Ça fait quatre heures que j'ai quitté Hérouville pour venir ici. Pour combien de temps, seul dieu le sait.

Mon père m'a laissée seule, pour m'installer. Il est descendu au rez-de-chaussée avec Gringe, et si j'en juge au bourdonnement qui me parvient ils regardent la télé.

Je n'ai pas déballé mes affaires.
Pas envie.
À la place, je me suis laissée tomber sur le lit, les bras en croix, et depuis je regarde le plafond.
Beau plafond, au passage. Je vais pas m'amuser à le décrire, mais c'est un beau plafond quoi.

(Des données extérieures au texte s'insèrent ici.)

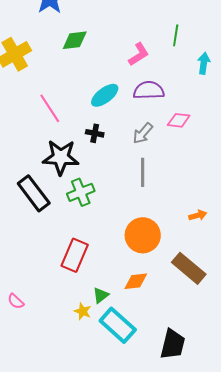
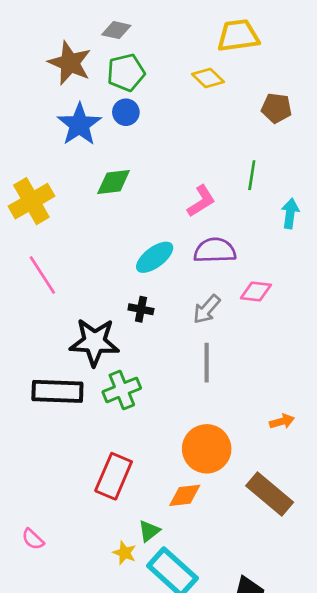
pink line: (50, 108) -> (42, 275), moved
black rectangle: (34, 193) -> (57, 391), turned -51
orange diamond: (136, 281) -> (185, 495), moved

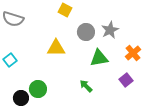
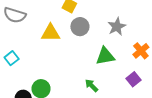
gray circle: (86, 32) -> (80, 27), moved
yellow triangle: (56, 48) -> (50, 33), moved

La fenêtre est ouverte et une petite brise vient me caresser le visage. Des coups de klaxons aussi me parviennent. Encore des chauffards qui ne pensent qu'à arriver à l'heure chez mamie pour le traditionnel repas du seigneur.

Qu'est ce que je dis, moi...

Oublions les chauffards.

Je me relève brusquement et esquisse une grimace de douleur. J'ai fait un faux mouvement et le bas de mon dos me le fait sentir.
Je mettrai de la crème, si je la trouve.

Ah oui, non. La crème miracle est restée à Hérouville.

Chez maman.

Je secoue la tête. Je suis passée à autre chose, elle fait partie du passé maintenant.

Je me lève donc, m'étire un peu et explore le reste de la chambre. Il y a une armoire incrustée dans le mur, une table dans un coin et deux graaandes fenêtres qui font toute la longueur du mur.

Je m'approche de celle qui est ouverte et me cale contre la balustrade.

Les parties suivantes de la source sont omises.